Purtroppo la pianta organica dell’amministrazione regionale è stracolma. Oggi infatti i dipendenti regionali, a tempo indeterminato e determinato, in Sicilia sono quasi 21mila. Cioè, tanti quanti i dipendenti di tutte le regioni del Nord messe assieme!
Un numero spaventoso. Però i conti non mi tornano. Se da oltre 10 anni non si bandiscono concorsi pubblici per accedere in amministrazione regionale ed ogni anno oltre 500 dipendenti regionali vanno in pensione, come mai oggi ci sono 21mila dipendenti?
La risposta è tanto semplice quanto inverosimile: PRECARI.
Si, i precari. Un esercito di disoccupati (oltre 20.000), suddiviso in armate chiamate L.S.U., P.I.P., Ex-articolisti, Ex-detenuti, Borse lavoro e chi più ne ha, più ne metta. Questo esercito, che “occupa” la pubblica amministrazione ai vari livelli (Comune, Provincia, Regione), è un po’ come la Legion etrangere, dei mercenari pronti a “combattere” ad ogni tornata elettorale per il “committente” di turno. Questi disgraziati vanno avanti così da quasi 20 anni. Ad ogni tornata elettorale, il candidato di turno mette sul tavolo della trattativa una bella proroga ai contratti di almeno 2 anni ed i “legionari ingaggiati” cominciano a rastrellare il territorio alla ricerca di voti per il “loro” candidato. Un sistema ormai talmente collaudato che va avanti senza intoppi da diversi anni.
Un sistema che ha permesso di ingrossare a dismisura il numero dei dipendenti regionali, poiché questi precari, nel corso degli anni, sono stati via via stabilizzati, entrando appunto in pianta organica.
Quindi “Mamma Regione” si è ritrovata, nel giro di pochi anni, con numeri e costi spropositati in risorse umane.
Risorse spesso non qualificate, mal gestite e inutilizzate. Diciamoci la verità, basta farsi un giro per gli Assessorati regionali per trovare, ad esempio, cinque persone in una portineria piuttosto che quattro persone all’ufficio posta in entrata.
Purtroppo negli ultimi 15 anni la Regione non ha assunto personale tramite concorso pubblico (tranne l’A.R.S.), questo significa che da almeno 15 anni non accedono ai pubblici uffici risorse umane qualificate, magari qualche giovane con una bella laurea, un bel master di specializzazione o un bel diploma tecnico.
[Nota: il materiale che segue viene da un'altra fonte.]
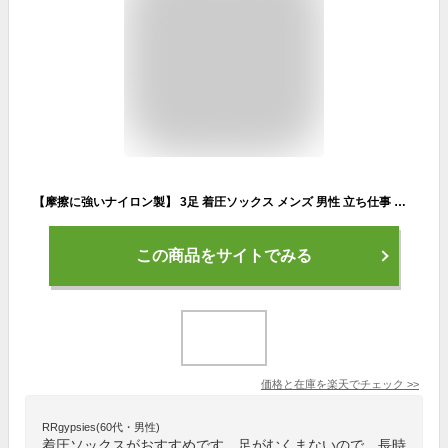
【摩擦に強いナイロン製】 3足 着圧ソックス メンズ 男性 立ち仕事 立ち 仕事 疲れ ない 飛行機 ビジネス 弾性ストッキング 破れにくい 破れ にくい 着 圧 消臭 ハイソックス ナイロン 靴下 ビジネスソックス 臭わない 消臭靴下 蒸れない 丈夫な靴下 足 が 臭く ならない
この商品をサイトでみる
価格と在庫を
楽天
でチェック
>>
RRgypsies(60代・男性)
着圧ソックスがおすすめです。足がむくまないので、長時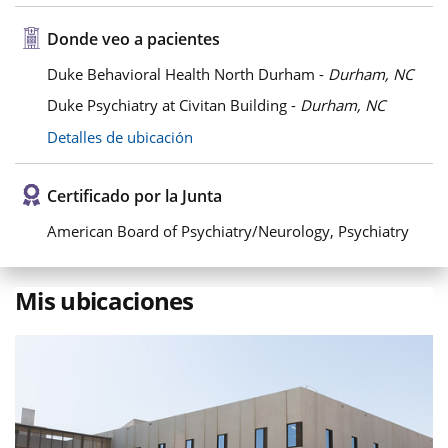
Donde veo a pacientes
Duke Behavioral Health North Durham -
Durham, NC
Duke Psychiatry at Civitan Building -
Durham, NC
Detalles de ubicación
Certificado por la Junta
American Board of Psychiatry/Neurology, Psychiatry
Mis ubicaciones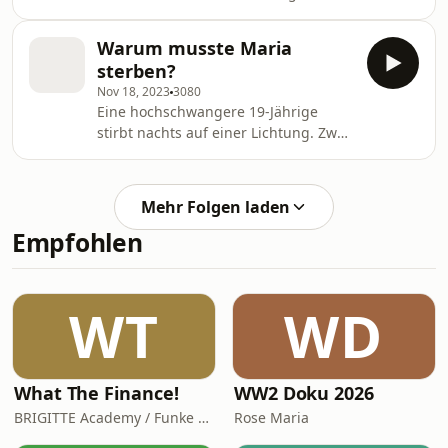
Berliner Abgeordneten Gerwald
Claus-Brunner – dazu einen
Warum musste Maria
übergroßen Koffer. Was genau ist
sterben?
geschehen?
Nov 18, 2023
3080
Eine hochschwangere 19-Jährige
stirbt nachts auf einer Lichtung. Zwei
Männer beschuldigen sich
gegenseitig. Wem können die
Ermittler glauben – oder lügen beide?
Mehr Folgen laden
Empfohlen
WT
WD
What The Finance!
WW2 Doku 2026
BRIGITTE Academy / Funke Woman, People & Family GmbH
Rose Maria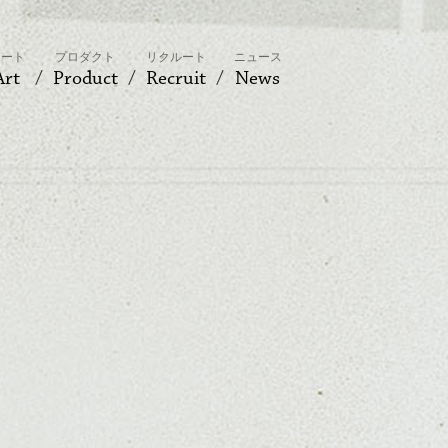
アート
プロダクト
リクルート
ニュース
Art
Product
Recruit
News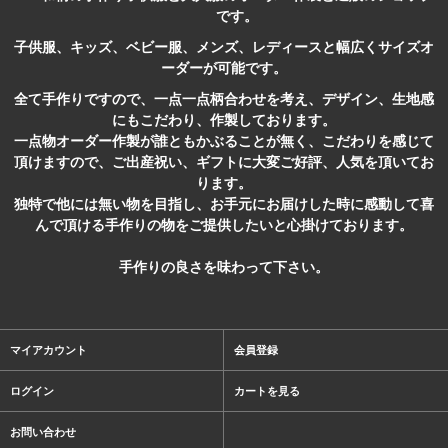
です。
子供服、キッズ、ベビー服、メンズ、レディースと幅広くサイズオ
ーダーが可能です。
全て手作りですので、一点一点柄合わせを考え、デザイン、生地感
にもこだわり、作製しております。
一点物オーダー作製が誰ともかぶることが無く、こだわりを感じて
頂けますので、ご出産祝い、ギフトに大変ご好評、人気を頂いてお
ります。
独特で他には無い物を目指し、お手元にお届けした時に感動して喜
んで頂ける手作りの物をご提供したいと心掛けております。
手作りの良さを味わって下さい。
マイアカウント
会員登録
ログイン
カートを見る
お問い合わせ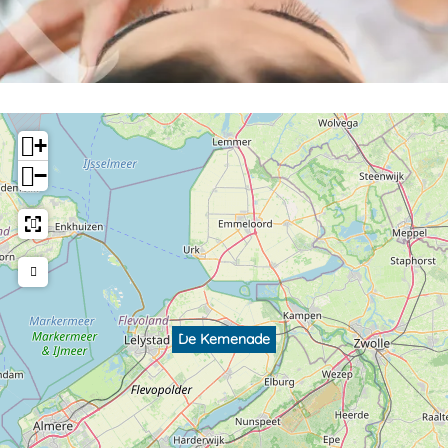
+
−
De Kemenade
Niente di tutto questo: solo precari, la maggior parte dei quali solo con la licenza media, buttati negli uffici a fare le pulizie, a fotocopiare, a passare le carte e a sorvegliare le portinerie.
Negli ultimi 15 anni, e chissà per quanti anni ancora, è stata negata, de facto, anche solo la speranza di un futuro nella pubblica amministrazione siciliana a migliaia di giovani disoccupati ben qualificati (e c’è ne sono tanti) ignorati a beneficio di soggetti che sono stati selezionati senza concorso pubblico, non per maggior merito o intelligenza, ma solo per obbedire a logiche clientelari che hanno avuto come obiettivo solo la conquista di un seggio alle prossime elezioni.
Non ho nulla contro i precari, né voglio abbandonarmi a derive qualunquiste, ma provo tanta rabbia nel vedere molti miei amici, alcuni dei quali andati via dalla Sicilia, giovani avvocati, medici, commercialisti, architetti ed ingegneri (davvero di belle speranze) non riuscire ad avere una dignitosa collocazione nel mondo del lavoro.
A questa gente, in Sicilia, non viene data nemmeno la possibilità di misurarsi in un pubblico concorso, mentre ad altra gente, che magari in un quartiere popolare riesce a raggranellare 200 voti in campagna elettorale viene dato, senza alcuna prova da superare, un impiego, uno stipendio, una speranza di futuro, una vita.
Concluderò osservando i costi sociali altissimi che questo abietto sistema è in grado di generare.
“I precari” restano per anni in ostaggio dei vari politici di turno che promettono la stabilizzazione lavorativa in pubblica amministrazione.
“I giovani di belle speranze” vanno via dalla Sicilia, che si impoverisce così della vera fonte di sviluppo: le risorse umane qualificate.
“I contribuenti” pagano l’enorme costo del personale di questo titanico “carrozzone burocratico” (oltre 1 miliardo di euro all’anno) ricevendo in contropartita fra i peggiori servizi pubblici del nostro paese.